Yesterday was the 82nd anniversary of the inauguration of pubic transport in Kerala. But the state unfortunately woke up on that day with a shocking news of a tragedy. The KSRTC Volvo bus from Bengaluru to Ernakulam had a major accident in Avinashi, near Tiruppur in Tamil Nadu in which 19 lives were lost. A majority of the dead were youth naturally with dreams of a new world. And it transpires that the bus crew had won a place in the hearts of regular passsengers as men for their service-readiness and good manners. The price paid for the sleepiness of the driver of the container - that hit the bus at high speed - was the dreams and hopes of 19 families; a price nobody can repay. How many more lives are to be lost in road accidents for us learn that the penalty of laxity and carelessness is so unlimited? How many more times should the screams of the bereaved be repeated?
The accident at Avinashi is the biggest in KSRTC's recent history. The container truck carrying tiles to Ernakulam lost control and hit the right middle portion of the bus. By preliminary assessments, such a devastating hit resulted from the failure to follow the basic driving lesson that during long drives, especially at night, the driver should have got sufficient breaks with sleep. According to what Kerala minister VS Sunil Kumar and Palakkad RTO Shivakumar told mediapersons, when the driver fell asleep the container lost control and hit the divider, then its tyre burst and the container rammed into the bus coming in the opposite direction. It so happens that in most of the road accidents of Kerala that shocked people, the villain of the piece is drivers' somnolence, especially in the small hours, more specifically between 2 and 5 a.m. And 80 per cent of accidents at night happened during those hours.

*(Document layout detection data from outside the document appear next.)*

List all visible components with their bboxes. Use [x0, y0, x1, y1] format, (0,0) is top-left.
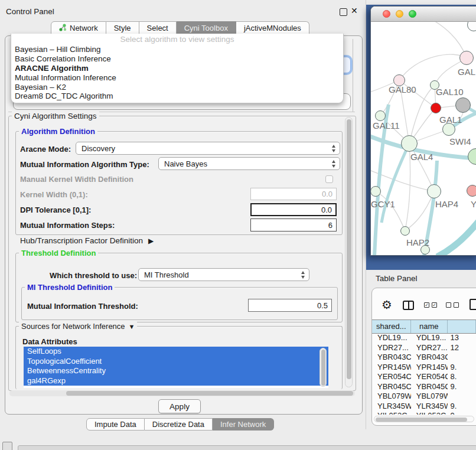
- network-node-label: GAL4: [410, 152, 433, 162]
- table-cell: 12: [448, 343, 476, 353]
- new-table-icon[interactable]: [470, 299, 476, 310]
- network-node-label: GAL: [458, 67, 475, 77]
- table-column-header[interactable]: name: [411, 320, 448, 333]
- network-node-swi4[interactable]: [468, 148, 476, 165]
- network-node-gal[interactable]: [459, 51, 474, 65]
- table-cell: 9.: [448, 402, 476, 412]
- close-window-icon[interactable]: [383, 10, 390, 18]
- table-cell: YDL19...: [411, 333, 448, 343]
- network-node-label: Y: [471, 199, 476, 209]
- table-body: YDL19...YDL19...13YDR27...YDR27...12YBR0…: [372, 333, 476, 415]
- table-cell: YBR045C: [372, 382, 411, 392]
- table-row[interactable]: YER054CYER054C8.: [372, 372, 476, 382]
- deselect-all-checkboxes-icon[interactable]: [446, 302, 459, 308]
- network-node-gal1[interactable]: [442, 123, 455, 136]
- network-canvas[interactable]: GALGAL80GAL10GAL1GAL11GAL4SWI4GCY1HAP4YH…: [371, 22, 476, 255]
- gear-icon[interactable]: ⚙: [382, 298, 392, 312]
- table-row[interactable]: YBR043CYBR043C: [372, 353, 476, 363]
- minimize-window-icon[interactable]: [396, 10, 403, 18]
- table-row[interactable]: YDR27...YDR27...12: [372, 343, 476, 353]
- table-cell: YIL052C: [372, 411, 411, 415]
- cyni-algorithm-settings-title: Cyni Algorithm Settings: [12, 112, 99, 120]
- network-node-gcy1[interactable]: [371, 186, 381, 197]
- mi-threshold-group-title: MI Threshold Definition: [25, 283, 115, 292]
- algorithm-option[interactable]: ARACNE Algorithm: [11, 64, 343, 73]
- network-node[interactable]: [455, 97, 471, 113]
- network-node[interactable]: [467, 22, 476, 31]
- sources-group-title: Sources for Network Inference: [21, 322, 125, 331]
- network-node-label: GAL80: [389, 84, 416, 94]
- network-node-label: SWI4: [449, 136, 471, 146]
- table-row[interactable]: YLR345WYLR345W9.: [372, 402, 476, 412]
- table-horizontal-scrollbar[interactable]: [374, 416, 474, 422]
- threshold-definition-title: Threshold Definition: [19, 249, 98, 257]
- table-cell: YER054C: [372, 372, 411, 382]
- table-cell: 8.: [448, 372, 476, 382]
- network-node-y[interactable]: [467, 185, 476, 197]
- algorithm-option[interactable]: Bayesian – Hill Climbing: [11, 45, 343, 54]
- collapse-arrow-icon[interactable]: ▼: [129, 323, 135, 330]
- table-cell: YDR27...: [411, 343, 448, 353]
- algorithm-dropdown-popup: Select algorithm to view settings Bayesi…: [11, 34, 344, 103]
- hidden-group-border: [353, 39, 353, 112]
- table-row[interactable]: YPR145WYPR145W9.: [372, 363, 476, 373]
- table-cell: 9.: [448, 382, 476, 392]
- network-node-label: GAL1: [439, 115, 462, 125]
- table-cell: 9.: [448, 363, 476, 373]
- algorithm-option[interactable]: Basic Correlation Inference: [11, 54, 343, 64]
- algorithm-dropdown-placeholder: Select algorithm to view settings: [11, 34, 343, 45]
- table-cell: YBR043C: [411, 353, 448, 363]
- network-node-label: GCY1: [371, 199, 395, 209]
- bottom-status-bar: [18, 445, 476, 450]
- table-header-row: shared...name: [372, 319, 476, 334]
- table-cell: YDR27...: [372, 343, 411, 353]
- table-cell: YIL052C: [411, 411, 448, 415]
- table-cell: YBL079W: [411, 392, 448, 402]
- zoom-window-icon[interactable]: [409, 10, 416, 18]
- table-cell: YBR043C: [372, 353, 411, 363]
- table-row[interactable]: YBR045CYBR045C9.: [372, 382, 476, 392]
- network-node[interactable]: [431, 103, 441, 113]
- column-selector-icon[interactable]: [403, 301, 414, 310]
- algorithm-option[interactable]: Dream8 DC_TDC Algorithm: [11, 92, 343, 101]
- table-cell: 13: [448, 333, 476, 343]
- select-all-checkboxes-icon[interactable]: ✓✓: [424, 302, 437, 308]
- table-cell: YER054C: [411, 372, 448, 382]
- network-node-label: HAP4: [435, 199, 458, 209]
- network-node-label: GAL10: [436, 87, 464, 97]
- algorithm-dropdown-items: Bayesian – Hill ClimbingBasic Correlatio…: [11, 45, 343, 101]
- table-panel-title: Table Panel: [376, 274, 418, 283]
- network-node-hap2[interactable]: [400, 226, 410, 236]
- network-node[interactable]: [420, 245, 430, 255]
- table-cell: [448, 392, 476, 402]
- algorithm-definition-title: Algorithm Definition: [19, 127, 97, 136]
- network-node-gal4[interactable]: [401, 135, 418, 152]
- app-root: Control Panel ✕ NetworkStyleSelectCyni T…: [0, 0, 476, 450]
- table-column-header[interactable]: [448, 320, 476, 333]
- network-node-gal11[interactable]: [375, 110, 386, 121]
- table-cell: YBL079W: [372, 392, 411, 402]
- table-cell: YLR345W: [372, 402, 411, 412]
- network-nodes: GALGAL80GAL10GAL1GAL11GAL4SWI4GCY1HAP4YH…: [371, 22, 476, 255]
- table-cell: YDL19...: [372, 333, 411, 343]
- network-node-hap4[interactable]: [427, 184, 441, 198]
- network-window-titlebar[interactable]: [371, 6, 476, 22]
- table-cell: 9: [448, 411, 476, 415]
- table-cell: YPR145W: [411, 363, 448, 373]
- network-view-window: GALGAL80GAL10GAL1GAL11GAL4SWI4GCY1HAP4YH…: [370, 6, 476, 256]
- table-cell: YLR345W: [411, 402, 448, 412]
- table-row[interactable]: YBL079WYBL079W: [372, 392, 476, 402]
- algorithm-option[interactable]: Bayesian – K2: [11, 83, 343, 92]
- table-row[interactable]: YDL19...YDL19...13: [372, 333, 476, 343]
- sources-group-title-row[interactable]: Sources for Network Inference ▼: [19, 322, 137, 331]
- restore-panel-button[interactable]: [2, 442, 12, 450]
- table-row[interactable]: YIL052CYIL052C9: [372, 411, 476, 415]
- network-node-label: GAL11: [373, 120, 400, 131]
- algorithm-option[interactable]: Mutual Information Inference: [11, 73, 343, 83]
- table-column-header[interactable]: shared...: [372, 320, 411, 333]
- table-cell: YBR045C: [411, 382, 448, 392]
- table-cell: [448, 353, 476, 363]
- table-cell: YPR145W: [372, 363, 411, 373]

The mechanisms in place to ensure that drivers of inter-state vehicles like the containers get sufficient rest, are grossly inadequate. It is imperative to strengthen night-time inspections to check whether drivers have got sufficient rest. There should be means to prevent driving over 150 kilometers without sufficient rest. The firms that appoint the drivers also have a binding to comply with traffic policies. Only when transport companies scrupulously follow such traffic regulations can such heart-breaking disasters be obviated. But as things stgand now, many companies even fix the compensation for drivers on the basis of the duration in which goods are delivered to the destinations. For that very reason, in the haste to meet such deadlines drivers are forced to skip rest and resort to overspeed. And if recklessness and driving without rest are the causes of such accidents, the employing firms also have to be booked as accused. Only then can such tendencies be checked to some extent.
The fact that when it comes to road safety, different states have different policies and laws, becomes a shield for violators. There are major variations between policies and rules in matters ranging from maximum peremitted speed and speed governor to vehicle design and nature of emergency exists with breakable glass windows. If accidents along national highways and express highways are to be curtailed, unified policy at national level is essential. Further, all states should put one unified law in force across states. Otherwise, the safety regulations followed in Kerala will cease to exist the moment vehicles cross the state border.
A total of 400 lives are lost per day in road accidents in India. It is no small matter that more people die on the roads in India than the number of people dying in war zones like Syria. The number of deaths by road accidents in Kerala is also alarming, i.e. 12 each day. Over Rs 1,000 crore is spent as a result of such accidents. Despite so many accidents happening, it is a sad fact that Keralite society, which has global access and exposure, has not been able to evolve its tradition into a culture of obeying road safety regulations. What a shame then that we are living in a mind-set with no compunction about violating laws! It is not about traffic rule litteracy alone, but about having a mind-set of observing laws even if there is no one to see it. Only in a society that sees violations as dishonourable can such disasters be prevented. And the real homage to those who lost lives in the Avinashi tragedy can be paid only by those who can pledge that the first and last consideration on the road will be safety.